Is poor service excused by poor pay? It’s certainly the case that if I have a generally unrewarding job and am not getting paid well, then my motivation might be pretty low. I have had some pretty awful jobs, and didn’t have a lot of fun doing them. But I still don’t think that’s an excuse for doing a job badly. The only reason for allowing work to be done badly is that the NHS is being an employer of last resort, providing jobs that don’t really need doing (a variation of what we might call the Pickles argument). I don’t think that really applies though. I tend to think that where a public sector service is being delivered really badly that is the fault of both the managers and the employees in that situation, and both have a responsibility to improve things (especially, of course, the managers, but that doesn’t let others off the hooks as well). If they can’t improve things (and this is the thing we really shy away from), we need to find others to replace them – which is not too far away from Letwin’s point. We shouldn’t be living in fear of losing our jobs in the public sector, but being aware that providing a consistently poor service has consequences.
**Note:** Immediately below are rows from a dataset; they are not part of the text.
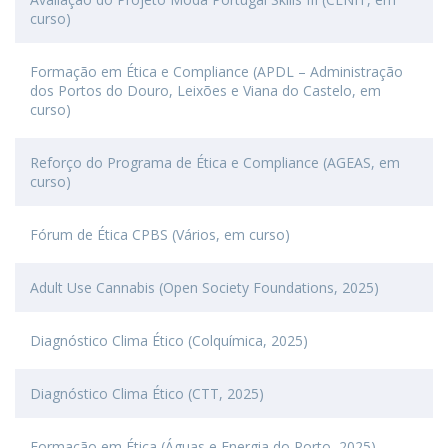
curso)
Formação em Ética e Compliance (APDL – Administração
dos Portos do Douro, Leixões e Viana do Castelo, em
curso)
Reforço do Programa de Ética e Compliance (AGEAS, em
curso)
Fórum de Ética CPBS (Vários, em curso)
Adult Use Cannabis (Open Society Foundations, 2025)
Diagnóstico Clima Ético (Colquímica, 2025)
Diagnóstico Clima Ético (CTT, 2025)
Formação em Ética (Águas e Energia do Porto, 2025)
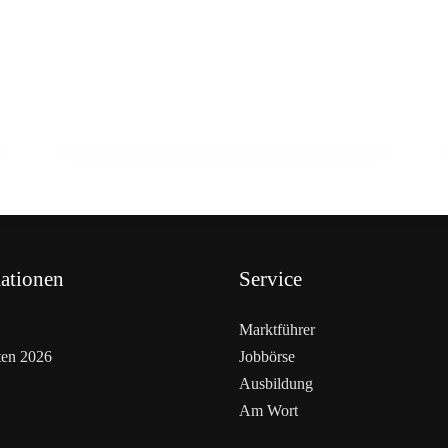
13. Februar 2026
Bio-Boom in Österreich: Nachfrage
steigt, Produktion unter Druck
ationen
Service
Marktführer
ten 2026
Jobbörse
Ausbildung
Am Wort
Here’s the thing. If we don’t accept that there are problems in the public sector, and we don’t believe this is an issue that better management or improved service standards (or something else, like perhaps even employee ownership) can achieve, then we are left with the Coalition argument the the only thing that can help is introducing competitive forces. I’m going to argue in a future piece that there are some public services where competition is appropriate – but in the example I’ve used more here, the NHS, I think that doesn’t work, as I’ve made clear in many other posts here.
We need to stop pretending that the public sector is problem-free, and needs no change, when the service we sometimes get is pretty dreadful. Public services generally deal very badly with complaints, and have been laggardly in making improvements in many areas. If that means that we need better discipline, then part of Letwin’s diagnosis is correct. But if we don’t come up with a solution that is based on something other than competition, then that just leaves Letwin’s competitive market and fear. Is that really what you want?